**Requirement**
Look through the records below for the line with "挖掘泰拉瑞亚腐化之地必须讲究策略，盲目开挖". Return that line and each one after it up to and including the line with "Санитарно-гигиеническое", exactly.

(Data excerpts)
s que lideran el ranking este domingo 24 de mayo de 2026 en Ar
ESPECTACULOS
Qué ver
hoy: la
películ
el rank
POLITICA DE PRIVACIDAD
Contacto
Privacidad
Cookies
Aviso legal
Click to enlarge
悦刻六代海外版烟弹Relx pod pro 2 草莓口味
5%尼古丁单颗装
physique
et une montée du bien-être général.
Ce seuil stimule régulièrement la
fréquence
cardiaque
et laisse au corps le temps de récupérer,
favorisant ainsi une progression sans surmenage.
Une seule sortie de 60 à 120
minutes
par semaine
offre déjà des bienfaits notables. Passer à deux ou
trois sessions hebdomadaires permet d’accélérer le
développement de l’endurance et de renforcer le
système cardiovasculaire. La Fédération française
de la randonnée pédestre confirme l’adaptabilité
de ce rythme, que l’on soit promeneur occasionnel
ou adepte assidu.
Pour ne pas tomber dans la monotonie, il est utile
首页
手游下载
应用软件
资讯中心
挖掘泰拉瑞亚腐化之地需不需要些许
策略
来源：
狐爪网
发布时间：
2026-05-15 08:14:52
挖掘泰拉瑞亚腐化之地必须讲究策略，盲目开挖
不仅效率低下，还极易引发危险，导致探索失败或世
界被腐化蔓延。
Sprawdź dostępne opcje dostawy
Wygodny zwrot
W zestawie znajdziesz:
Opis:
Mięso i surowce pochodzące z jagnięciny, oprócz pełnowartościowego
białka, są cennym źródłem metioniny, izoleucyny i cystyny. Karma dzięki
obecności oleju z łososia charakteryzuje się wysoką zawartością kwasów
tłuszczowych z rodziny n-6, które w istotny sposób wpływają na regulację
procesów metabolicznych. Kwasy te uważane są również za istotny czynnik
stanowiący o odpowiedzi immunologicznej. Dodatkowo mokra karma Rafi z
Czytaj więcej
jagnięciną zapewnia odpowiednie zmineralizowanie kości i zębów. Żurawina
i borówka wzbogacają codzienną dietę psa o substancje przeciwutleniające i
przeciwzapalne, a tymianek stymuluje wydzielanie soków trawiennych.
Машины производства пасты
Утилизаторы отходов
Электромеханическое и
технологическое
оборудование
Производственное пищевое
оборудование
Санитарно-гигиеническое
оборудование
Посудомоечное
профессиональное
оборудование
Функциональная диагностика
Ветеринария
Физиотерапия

**Exercise solution**
挖掘泰拉瑞亚腐化之地必须讲究策略，盲目开挖
不仅效率低下，还极易引发危险，导致探索失败或世
界被腐化蔓延。
Sprawdź dostępne opcje dostawy
Wygodny zwrot
W zestawie znajdziesz:
Opis:
Mięso i surowce pochodzące z jagnięciny, oprócz pełnowartościowego
białka, są cennym źródłem metioniny, izoleucyny i cystyny. Karma dzięki
obecności oleju z łososia charakteryzuje się wysoką zawartością kwasów
tłuszczowych z rodziny n-6, które w istotny sposób wpływają na regulację
procesów metabolicznych. Kwasy te uważane są również za istotny czynnik
stanowiący o odpowiedzi immunologicznej. Dodatkowo mokra karma Rafi z
Czytaj więcej
jagnięciną zapewnia odpowiednie zmineralizowanie kości i zębów. Żurawina
i borówka wzbogacają codzienną dietę psa o substancje przeciwutleniające i
przeciwzapalne, a tymianek stymuluje wydzielanie soków trawiennych.
Машины производства пасты
Утилизаторы отходов
Электромеханическое и
технологическое
оборудование
Производственное пищевое
оборудование
Санитарно-гигиеническое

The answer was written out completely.